The issue is, as tiny and seemingly inconsequential as these little buggers are, if you mathematically assess each coffee stirrer thrown in the trash from every borough in every country, it adds up to tremendous tonnage poised to infect the natural order of chemistry.

And yes, the balance of global chemistry is precisely the issue.

Plastic is a petroleum product. Due to the worldwide political and industrial machine, plastic is light, accessible, and cheap. Wood is not as bad, as it is also biodegradable. That being said, did you know that the average Smart and Final java stir stick is made from the White Birch (Betula pendula)? That this majestic beauty is cut down for stirrers? Seems kind of superfluous, don’t you think?

Let’s also not forget that every tree on this planet sequesters an amazing amount of carbon. Putting together the eradication of a live tree, the dirty fuel used to harvest it (gas burning farm and forestry implements are the worst offenders), and the manufacturing process consuming tons of fresh water, and we have issues on the larger scale…

If each coffee-drinking inhabitant of this tiny planet could just make a few miniscule changes in their daily rituals, we could begin a cultural change in favor of our Mother.

Here is the dilemma. You have coffee. It must be creamy—and of course you need sweetener. I for one dislike coffee but love cream and sugar. Nonetheless, they must be as one. So how can one accomplish a pleasing formulation of that silky sweet chemical concoction?

Here are some suggestions.

There may be a utensil on the table you can use. The use of your spoon is by far friendlier to the environment than any disposable stirring apparatus, but not as good as the next suggestion (unless your spoon was going to get dirty anyway).

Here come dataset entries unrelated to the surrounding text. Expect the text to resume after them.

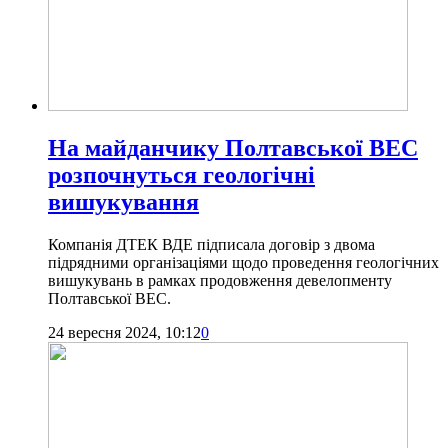
На майданчику Полтавської ВЕС
розпочнуться геологічні
вишукування
Компанія ДТЕК ВДЕ підписала договір з двома
підрядними організаціями щодо проведення геологічних
вишукувань в рамках продовження девелопменту
Полтавської ВЕС.
24 вересня 2024, 10:12
0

If you want a sure-fire environmentally kind fix, try this:

Colloidal suspension: In your empty coffee cup, put in your sweetener. Liquid or powder, the science works the same. Add cream and swirl the mixture about while holding the cup. Then add your coffee. This is called a colloidal suspension. You will find that it mixes itself with absolutely no damage to the planet! If you use a powdered creamer, just pour a little coffee to mix it with in the beginning to achieve the same effect. The energy expended is your own, not the lumberjack, exporter, manufacturer, distributor, stocking clerk, waste management facility, or the regal Birch (not just any tree!) all who utilize countless ecological systems to create this beverage emulsifying product.

Now, I don’t mean to preach like your hippie Aunt Moonbeam but we have got to get a collective grip! We can do this. It requires our conscious choice.

We can start here, one little beverage accessory at a time.